"There is nothing I can say about myself as a whole simply and completely, without intermingling and admixture. The most universal article of my own Logic is Distinguo. I always mean to speak well of what is good..."
-Michel de Montaigne, "Of the inconstancy of our actions", tr. M.A. Screech
Loose end number one. Several weeks ago J. Tan. talked me into going to hear the Creaking Tree String Quartet at the Rivoli, and they were blindingly good. I was pretty happy I gambled on the admission plus CD combo, definitely.
The four pieces are fiddle, mandolin, upright bass, and steel-string acoustic guitar. All are equally gifted: with exquisite tone, melodic, and fast, when they wanted to be. Since I play guitar (fingerstyle) myself, I had my head in my hands whenever the guitarist took a solo, or even had an especially nifty accompanying bit while someone else played melody. Several weeks ago I was talking about how much of a part the perception of craft plays in at least my reception of music, and here was a great illustration.
It's hard to sort out the mix between improvisation and composition. My suspicion is that composition predominates on the macro-scale, since what I heard on the CD matched what I heard at the show pretty closely; the improvisation is in small touches like tempo, dynamics, ornamentation. Since that's mostly where I think it belongs, that made me relatively happy; although listeners coming from a jazz angle - and the band does have a strong jazz influence - might prefer things more free-form and unpredictable.
Since jazz and blues leave me, mostly, cold, I was pleased by how much the jazzier pieces grabbed me; although my preference was still for those with closer ties to old-time, bluegrass, Celtic, and chamber music.
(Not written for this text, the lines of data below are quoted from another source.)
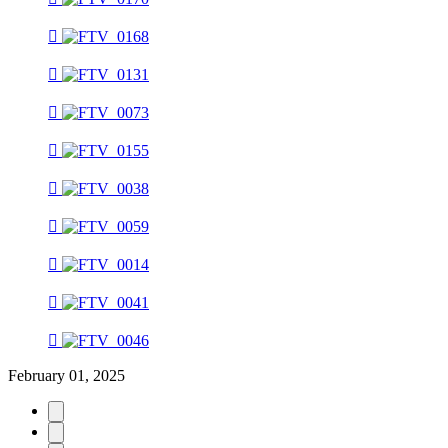
February 01, 2025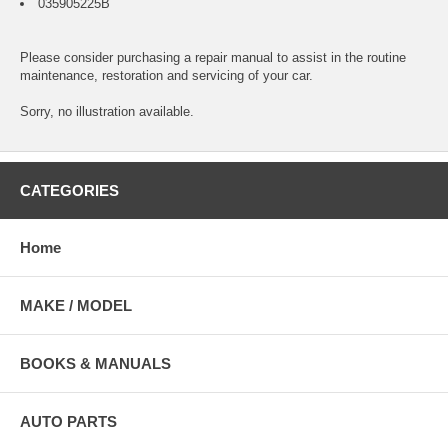
035905225B
Please consider purchasing a
repair manual
to assist in the routine
maintenance, restoration and servicing of your car.
Sorry, no illustration available.
CATEGORIES
Home
MAKE / MODEL
BOOKS & MANUALS
AUTO PARTS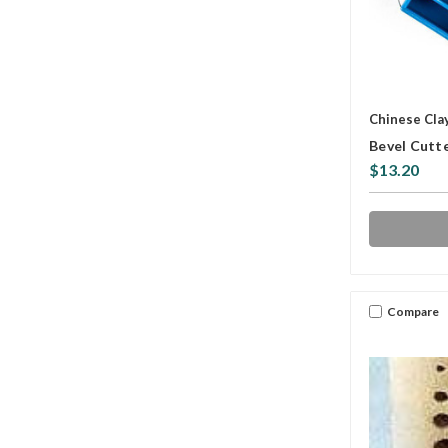
Chinese Cla
Bevel Cutte
$13.20
Compare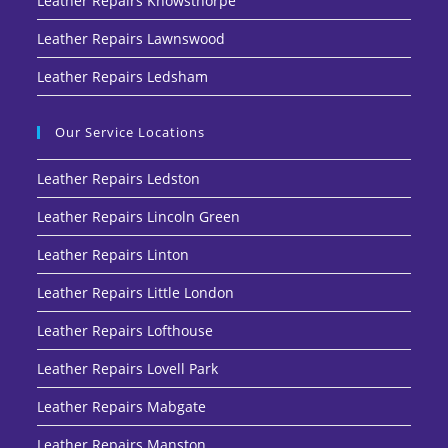
Leather Repairs Knowsthorpe
Leather Repairs Lawnswood
Leather Repairs Ledsham
Our Service Locations
Leather Repairs Ledston
Leather Repairs Lincoln Green
Leather Repairs Linton
Leather Repairs Little London
Leather Repairs Lofthouse
Leather Repairs Lovell Park
Leather Repairs Mabgate
Leather Repairs Manston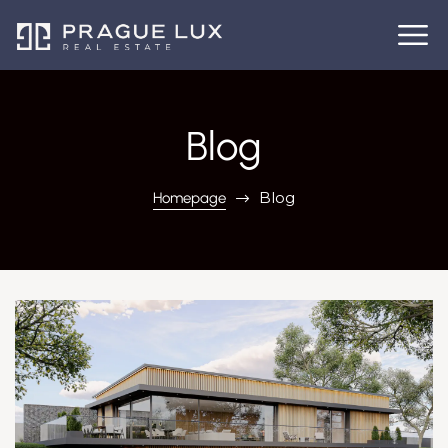
Blog
Blog
Homepage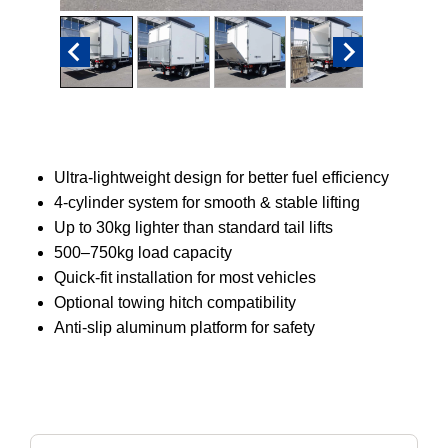
Ultra-lightweight design for better fuel efficiency
4-cylinder system for smooth & stable lifting
Up to 30kg lighter than standard tail lifts
500–750kg load capacity
Quick-fit installation for most vehicles
Optional towing hitch compatibility
Anti-slip aluminum platform for safety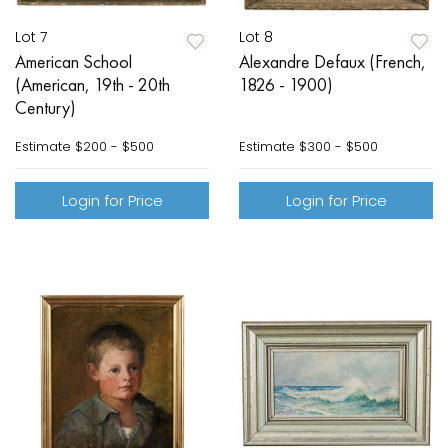
Lot 7
Lot 8
American School
Alexandre Defaux (French,
(American, 19th - 20th
1826 - 1900)
Century)
Estimate
$200 - $500
Estimate
$300 - $500
Login for Price
Login for Price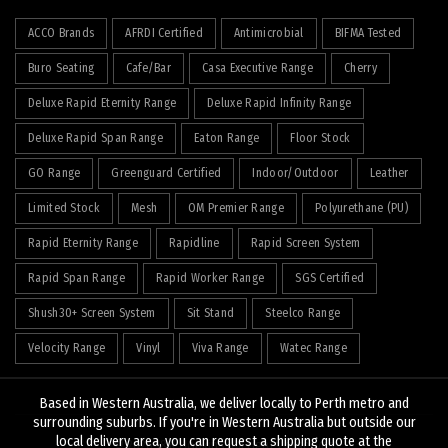
ACCO Brands
AFRDI Certified
Antimicrobial
BIFMA Tested
Buro Seating
Cafe/Bar
Casa Executive Range
Cherry
Deluxe Rapid Eternity Range
Deluxe Rapid Infinity Range
Deluxe Rapid Span Range
Eaton Range
Floor Stock
GO Range
Greenguard Certified
Indoor/Outdoor
Leather
Limited Stock
Mesh
OM Premier Range
Polyurethane (PU)
Rapid Eternity Range
Rapidline
Rapid Screen System
Rapid Span Range
Rapid Worker Range
SGS Certified
Shush30+ Screen System
Sit Stand
Steelco Range
Velocity Range
Vinyl
Viva Range
Watec Range
Based in Western Australia, we deliver locally to Perth metro and
surrounding suburbs. If you're in Western Australia but outside our
local delivery area, you can request a shipping quote at the
© 2026
J&K Hopkins
. All rights reserved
If anything marred the experience at all, it was the rudeness of the audience, talking during subtle and beautiful music as though it were a Bad English cover band. Come on, people!
Loose end number two. I was sent an absolutely gorgeous stamp from Israel: an illustration of the Church of the Visitation in Ein Kerem, which Googling assures me is now a suburb of Jerusalem attempting to retain some rustic charm while hosting a medical centre the size of Battlestar Galactica and looming housing developments. The illustration show the church spire in the foreground, with the eye looking upward, several autumnal trees, and a green sky. Artistic license, or sign of Armageddon? Probably the former: Har Megiddo is miles away. (Note to my readers: if there is any subtle political subtext to that link which I missed on a quick glance, my link is not intended to endorse that; it was just the first expository link I found.)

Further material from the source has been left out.